• [Your task] Lines below containing the word "sočna" should be copied out.

• [Records provided]
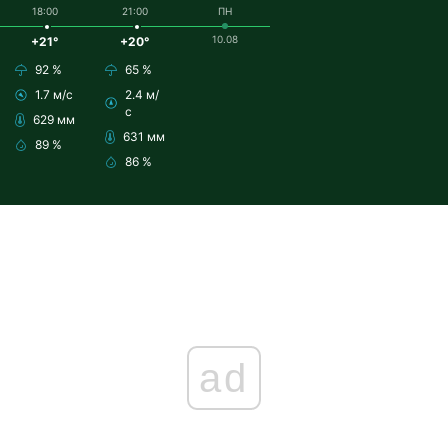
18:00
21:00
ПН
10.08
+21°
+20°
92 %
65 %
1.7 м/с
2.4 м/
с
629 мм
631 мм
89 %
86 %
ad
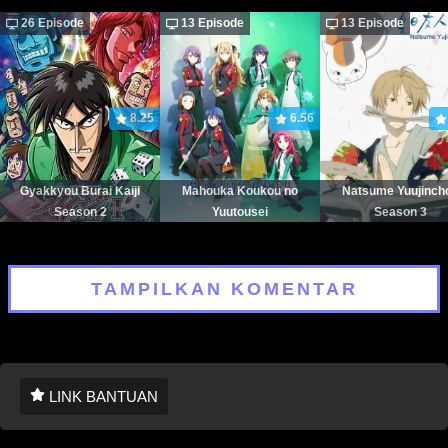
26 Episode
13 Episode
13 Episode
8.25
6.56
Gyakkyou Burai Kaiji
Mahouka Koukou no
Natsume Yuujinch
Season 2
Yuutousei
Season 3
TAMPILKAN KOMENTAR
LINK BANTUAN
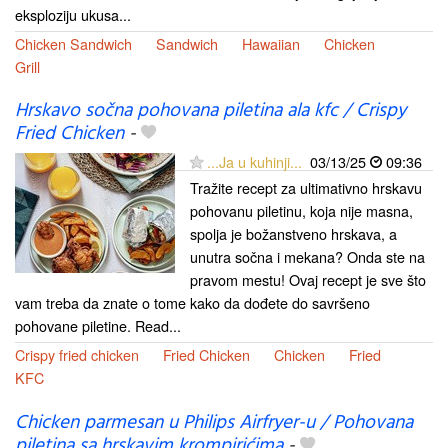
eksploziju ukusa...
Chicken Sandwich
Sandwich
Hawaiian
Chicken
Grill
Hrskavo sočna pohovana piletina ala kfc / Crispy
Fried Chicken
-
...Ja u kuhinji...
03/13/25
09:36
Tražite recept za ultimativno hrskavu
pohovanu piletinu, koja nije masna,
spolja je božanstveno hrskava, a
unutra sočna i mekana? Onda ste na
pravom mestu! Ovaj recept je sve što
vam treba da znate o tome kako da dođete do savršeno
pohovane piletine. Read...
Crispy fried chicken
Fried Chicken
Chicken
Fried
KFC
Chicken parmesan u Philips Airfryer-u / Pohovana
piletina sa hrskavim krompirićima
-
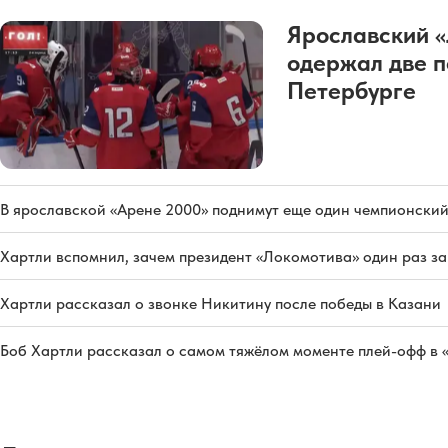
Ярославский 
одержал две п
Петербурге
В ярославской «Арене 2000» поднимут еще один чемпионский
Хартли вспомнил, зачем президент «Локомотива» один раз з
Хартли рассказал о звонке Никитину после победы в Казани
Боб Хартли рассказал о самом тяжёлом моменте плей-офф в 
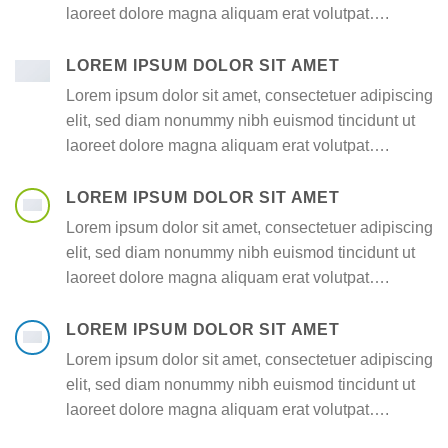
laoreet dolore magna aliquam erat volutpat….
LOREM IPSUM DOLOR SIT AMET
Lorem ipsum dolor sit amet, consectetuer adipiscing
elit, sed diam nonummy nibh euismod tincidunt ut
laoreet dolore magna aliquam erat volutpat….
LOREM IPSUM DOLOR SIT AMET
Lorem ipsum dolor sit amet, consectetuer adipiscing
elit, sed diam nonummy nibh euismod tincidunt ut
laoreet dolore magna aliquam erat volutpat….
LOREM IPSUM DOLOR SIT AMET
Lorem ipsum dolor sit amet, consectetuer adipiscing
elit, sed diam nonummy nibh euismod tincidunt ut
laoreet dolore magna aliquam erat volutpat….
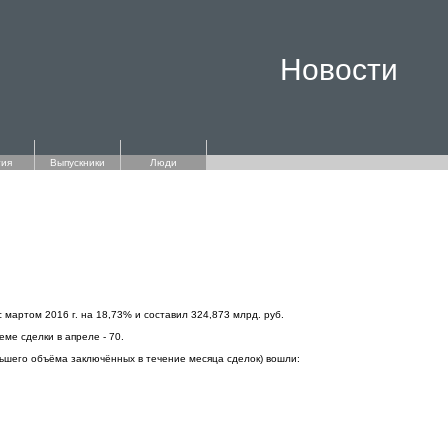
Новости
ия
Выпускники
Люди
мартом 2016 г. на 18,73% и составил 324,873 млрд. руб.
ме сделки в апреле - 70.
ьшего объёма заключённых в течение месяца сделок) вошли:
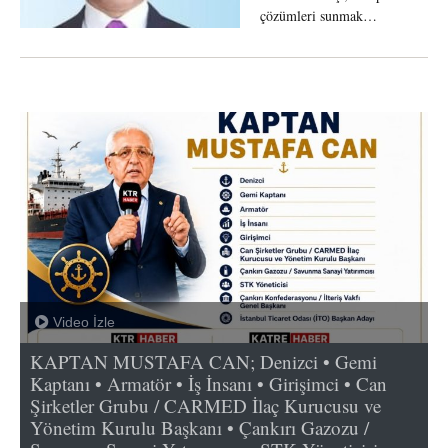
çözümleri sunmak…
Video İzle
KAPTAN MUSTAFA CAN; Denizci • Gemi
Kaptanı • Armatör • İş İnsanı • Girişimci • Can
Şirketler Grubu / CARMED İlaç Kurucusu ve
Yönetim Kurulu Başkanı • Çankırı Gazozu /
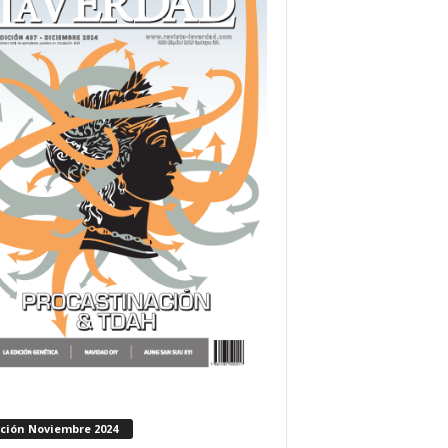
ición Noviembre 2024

==

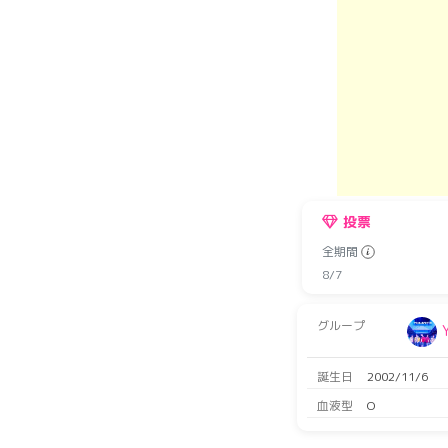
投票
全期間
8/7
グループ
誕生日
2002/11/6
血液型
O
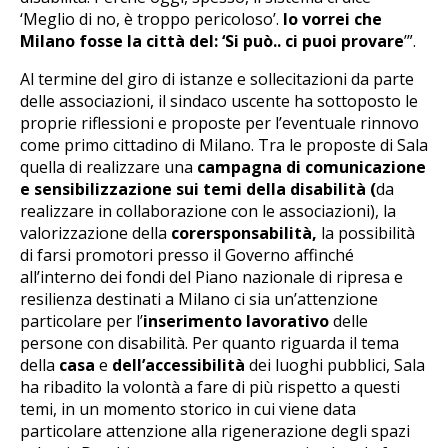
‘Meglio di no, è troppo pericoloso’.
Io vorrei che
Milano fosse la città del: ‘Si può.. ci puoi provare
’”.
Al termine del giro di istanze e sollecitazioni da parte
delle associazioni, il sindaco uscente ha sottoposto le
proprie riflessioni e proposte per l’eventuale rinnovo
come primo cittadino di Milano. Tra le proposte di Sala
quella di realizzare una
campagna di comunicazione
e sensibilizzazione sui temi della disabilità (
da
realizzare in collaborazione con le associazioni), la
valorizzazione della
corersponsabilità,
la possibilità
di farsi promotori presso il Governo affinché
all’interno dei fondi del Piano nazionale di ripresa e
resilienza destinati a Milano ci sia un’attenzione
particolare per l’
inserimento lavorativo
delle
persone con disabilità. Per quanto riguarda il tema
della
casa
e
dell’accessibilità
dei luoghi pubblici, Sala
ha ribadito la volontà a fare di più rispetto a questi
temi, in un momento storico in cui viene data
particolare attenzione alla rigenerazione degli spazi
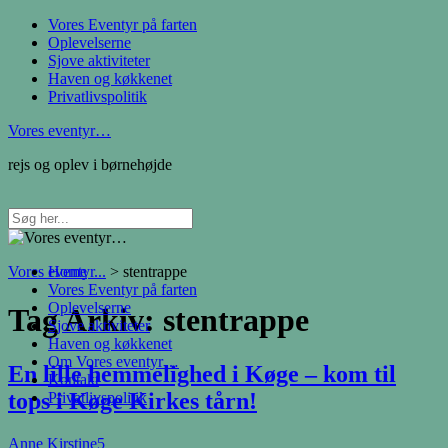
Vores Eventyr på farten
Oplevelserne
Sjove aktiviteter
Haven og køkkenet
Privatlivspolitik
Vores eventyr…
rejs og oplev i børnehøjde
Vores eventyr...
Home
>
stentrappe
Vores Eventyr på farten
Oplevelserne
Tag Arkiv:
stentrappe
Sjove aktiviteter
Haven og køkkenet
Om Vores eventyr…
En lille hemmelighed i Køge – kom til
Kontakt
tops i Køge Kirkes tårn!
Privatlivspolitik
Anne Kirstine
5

• [Answer for the task]
Hrskavo sočna pohovana piletina ala kfc / Crispy
unutra sočna i mekana? Onda ste na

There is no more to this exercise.